Below is given frequency distribution of I.Q. (Intelligent Quotient) of 80 candidates.

I.Q.	70-80	80-90	90-100	100-110	110-120	120-130	130-140
No. of candidates	7	16	20	17	11	7	2

Find median I.Q. of candidates.
A. 100.5
B. 98.5
C. 94.5
D. None of these

Answer 1

Hint: We here have to find the median of the given data. For this, we will first make a table of the data along with the cumulative frequency of all the classes. Then we will use the formula for the median given by: $Median={{l}_{m}}+\left( \dfrac{\dfrac{n}{2}-cf}{{{f}_{m}}} \right)\times h$
Where,
${{l}_{m}}$ = lower limit of median class
n= total frequency
h= interval gap of the grouped data
${{f}_{m}}$ = frequency of the median class
cf= cumulative frequency of the class above the median class
Then, we will calculate all these values from the table and then put those values in this formula for median and hence we will get our required answer.

Complete step-by-step answer:
We here have to find the median of the grouped data presented as:

I.Q.	70-80	80-90	90-100	100-110	110-120	120-130	130-140
No. of candidates	7	16	20	17	11	7	2

We now know that the median of a grouped data is given by the formula:
$Median={{l}_{m}}+\left( \dfrac{\dfrac{n}{2}-cf}{{{f}_{m}}} \right)\times h$
Where,
${{l}_{m}}$ = lower limit of median class
n= total frequency
h= interval gap of the grouped data
${{f}_{m}}$ = frequency of the median class
cf= cumulative frequency of the class above the median class
Now, we know that the cumulative frequency of each class is calculated as adding the frequency of that class and all the classes above that.
Hence, the tabular representation of the given data along with their cumulative frequency is given as:

I.Q.	Number of candidates	Cumulative frequency
70-80	7	7
80-90	16	23
90-100	20	43
100-110	17	60
110-120	11	71
120-130	7	78
130-140	2	80

 Now here, we have been given that n=80
Thus, $\dfrac{n}{2}=40$
This lies in the class group of 90-100.
Thus, the median class is the class group of 90-100.
Hence, we get our required values as:
${{l}_{m}}=90$
h=10
${{f}_{m}}=20$
cf= 23
$\dfrac{n}{2}=40$
Thus, putting these values in the formula for median we get:
$\begin{align}
  & Median={{l}_{m}}+\left( \dfrac{\dfrac{n}{2}-cf}{{{f}_{m}}} \right)\times h \\
 & \Rightarrow Median=90+\left( \dfrac{40-23}{20} \right)\times 10 \\
 & \Rightarrow Median=90+\dfrac{17}{2} \\
 & \Rightarrow Median=90+8.5 \\
 & \therefore Median=98.5 \\
\end{align}$
Thus, the median of the given data is 98.5.

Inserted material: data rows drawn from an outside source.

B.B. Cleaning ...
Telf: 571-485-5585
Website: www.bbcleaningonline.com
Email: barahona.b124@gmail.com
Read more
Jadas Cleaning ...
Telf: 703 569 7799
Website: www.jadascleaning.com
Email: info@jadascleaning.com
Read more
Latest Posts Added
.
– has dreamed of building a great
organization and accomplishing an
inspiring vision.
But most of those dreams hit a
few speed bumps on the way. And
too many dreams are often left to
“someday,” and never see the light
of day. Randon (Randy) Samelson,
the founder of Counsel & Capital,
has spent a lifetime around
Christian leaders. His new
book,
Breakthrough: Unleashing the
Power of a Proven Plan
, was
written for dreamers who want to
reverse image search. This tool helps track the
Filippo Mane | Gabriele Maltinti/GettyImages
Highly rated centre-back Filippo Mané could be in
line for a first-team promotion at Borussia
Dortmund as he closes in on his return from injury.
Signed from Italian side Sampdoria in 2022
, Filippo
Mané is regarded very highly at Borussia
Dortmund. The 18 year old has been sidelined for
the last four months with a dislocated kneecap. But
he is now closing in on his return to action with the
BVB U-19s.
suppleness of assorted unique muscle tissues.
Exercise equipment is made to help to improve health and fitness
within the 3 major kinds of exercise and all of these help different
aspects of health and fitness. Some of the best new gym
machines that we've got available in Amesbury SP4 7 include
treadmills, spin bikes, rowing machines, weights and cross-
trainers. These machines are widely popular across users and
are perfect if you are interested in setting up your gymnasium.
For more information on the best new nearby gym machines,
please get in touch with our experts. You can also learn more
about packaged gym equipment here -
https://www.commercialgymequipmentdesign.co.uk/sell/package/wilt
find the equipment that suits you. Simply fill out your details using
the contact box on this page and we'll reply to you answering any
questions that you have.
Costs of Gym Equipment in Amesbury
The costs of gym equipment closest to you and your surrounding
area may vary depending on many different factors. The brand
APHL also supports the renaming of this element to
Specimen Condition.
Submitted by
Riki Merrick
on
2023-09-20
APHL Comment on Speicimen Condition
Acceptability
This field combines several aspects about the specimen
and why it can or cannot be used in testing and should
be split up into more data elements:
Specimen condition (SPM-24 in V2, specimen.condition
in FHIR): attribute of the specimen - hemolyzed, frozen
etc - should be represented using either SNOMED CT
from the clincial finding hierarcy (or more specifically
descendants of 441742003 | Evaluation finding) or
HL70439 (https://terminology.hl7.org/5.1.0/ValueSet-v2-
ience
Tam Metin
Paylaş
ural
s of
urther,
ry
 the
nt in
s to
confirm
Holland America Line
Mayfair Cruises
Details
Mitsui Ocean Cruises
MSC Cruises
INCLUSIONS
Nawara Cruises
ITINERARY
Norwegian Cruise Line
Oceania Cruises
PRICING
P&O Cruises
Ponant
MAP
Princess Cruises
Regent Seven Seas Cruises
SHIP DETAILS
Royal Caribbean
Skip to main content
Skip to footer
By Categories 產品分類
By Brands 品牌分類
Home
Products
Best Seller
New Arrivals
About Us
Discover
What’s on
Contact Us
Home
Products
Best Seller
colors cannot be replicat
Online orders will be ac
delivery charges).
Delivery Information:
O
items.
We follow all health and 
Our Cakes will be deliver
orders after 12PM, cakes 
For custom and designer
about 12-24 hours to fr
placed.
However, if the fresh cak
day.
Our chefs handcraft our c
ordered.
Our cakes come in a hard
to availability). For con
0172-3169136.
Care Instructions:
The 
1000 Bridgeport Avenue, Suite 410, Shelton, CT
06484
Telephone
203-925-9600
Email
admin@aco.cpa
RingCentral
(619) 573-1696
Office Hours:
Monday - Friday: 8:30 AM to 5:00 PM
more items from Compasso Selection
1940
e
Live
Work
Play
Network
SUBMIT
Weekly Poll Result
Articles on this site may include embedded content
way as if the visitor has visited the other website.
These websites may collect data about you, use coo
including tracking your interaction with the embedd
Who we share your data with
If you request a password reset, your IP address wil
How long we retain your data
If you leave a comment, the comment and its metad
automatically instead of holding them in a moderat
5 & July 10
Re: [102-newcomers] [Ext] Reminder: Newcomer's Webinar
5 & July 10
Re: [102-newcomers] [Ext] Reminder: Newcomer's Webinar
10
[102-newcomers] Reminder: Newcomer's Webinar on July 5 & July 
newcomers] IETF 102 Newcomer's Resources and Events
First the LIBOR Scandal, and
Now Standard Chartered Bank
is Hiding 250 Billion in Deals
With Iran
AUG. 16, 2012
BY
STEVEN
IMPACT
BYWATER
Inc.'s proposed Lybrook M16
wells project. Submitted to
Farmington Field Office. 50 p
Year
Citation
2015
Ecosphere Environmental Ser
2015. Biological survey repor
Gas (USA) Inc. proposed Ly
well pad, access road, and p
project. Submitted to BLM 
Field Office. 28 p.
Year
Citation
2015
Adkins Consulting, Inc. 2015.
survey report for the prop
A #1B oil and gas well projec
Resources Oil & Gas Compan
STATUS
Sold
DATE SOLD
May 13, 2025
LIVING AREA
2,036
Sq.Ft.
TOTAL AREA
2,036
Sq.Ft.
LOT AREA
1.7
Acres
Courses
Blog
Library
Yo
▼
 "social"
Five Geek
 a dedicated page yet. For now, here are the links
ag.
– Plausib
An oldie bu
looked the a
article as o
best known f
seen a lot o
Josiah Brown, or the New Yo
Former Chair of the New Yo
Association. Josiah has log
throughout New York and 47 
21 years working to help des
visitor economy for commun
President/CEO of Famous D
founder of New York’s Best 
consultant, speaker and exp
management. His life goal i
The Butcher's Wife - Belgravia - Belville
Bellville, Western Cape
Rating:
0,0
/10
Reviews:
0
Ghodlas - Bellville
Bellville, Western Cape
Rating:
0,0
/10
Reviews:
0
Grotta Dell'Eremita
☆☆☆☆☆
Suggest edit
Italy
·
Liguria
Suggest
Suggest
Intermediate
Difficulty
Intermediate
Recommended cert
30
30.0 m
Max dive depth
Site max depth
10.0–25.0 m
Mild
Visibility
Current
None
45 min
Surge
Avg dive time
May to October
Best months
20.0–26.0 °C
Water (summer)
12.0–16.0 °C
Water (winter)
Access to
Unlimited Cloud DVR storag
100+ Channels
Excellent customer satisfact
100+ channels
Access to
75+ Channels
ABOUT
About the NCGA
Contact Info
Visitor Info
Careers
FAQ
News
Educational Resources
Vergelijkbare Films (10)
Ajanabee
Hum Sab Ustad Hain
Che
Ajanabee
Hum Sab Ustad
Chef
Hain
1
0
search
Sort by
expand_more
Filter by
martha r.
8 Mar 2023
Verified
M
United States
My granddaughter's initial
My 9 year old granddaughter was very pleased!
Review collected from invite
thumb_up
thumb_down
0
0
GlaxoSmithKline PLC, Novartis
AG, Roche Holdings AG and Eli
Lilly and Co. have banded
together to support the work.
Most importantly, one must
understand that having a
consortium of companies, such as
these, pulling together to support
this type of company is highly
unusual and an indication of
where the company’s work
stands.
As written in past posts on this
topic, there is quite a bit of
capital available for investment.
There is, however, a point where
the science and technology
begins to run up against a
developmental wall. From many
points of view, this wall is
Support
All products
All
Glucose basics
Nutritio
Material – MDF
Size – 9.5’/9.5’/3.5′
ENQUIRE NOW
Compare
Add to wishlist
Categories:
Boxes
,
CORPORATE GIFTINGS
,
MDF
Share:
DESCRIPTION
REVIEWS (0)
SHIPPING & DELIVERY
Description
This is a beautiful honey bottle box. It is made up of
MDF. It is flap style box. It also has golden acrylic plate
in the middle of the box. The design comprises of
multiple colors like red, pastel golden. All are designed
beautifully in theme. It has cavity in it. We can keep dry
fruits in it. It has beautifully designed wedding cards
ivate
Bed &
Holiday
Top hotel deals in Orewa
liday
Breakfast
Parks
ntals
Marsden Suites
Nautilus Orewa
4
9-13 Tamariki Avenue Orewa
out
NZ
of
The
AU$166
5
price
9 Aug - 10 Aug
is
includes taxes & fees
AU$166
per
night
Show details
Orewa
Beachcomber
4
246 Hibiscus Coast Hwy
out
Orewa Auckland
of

So, the correct answer is “Option (B)”.

Note: We here have been given the continuous form of data but if we are given with the discontinuous data, we have to convert it into continuous data and then use the above mentioned formula. We will convert it by subtracting from the lower limit and adding in the upper limit of all the classes the half of the difference of the lower limit of one class and the upper limit of the previous class.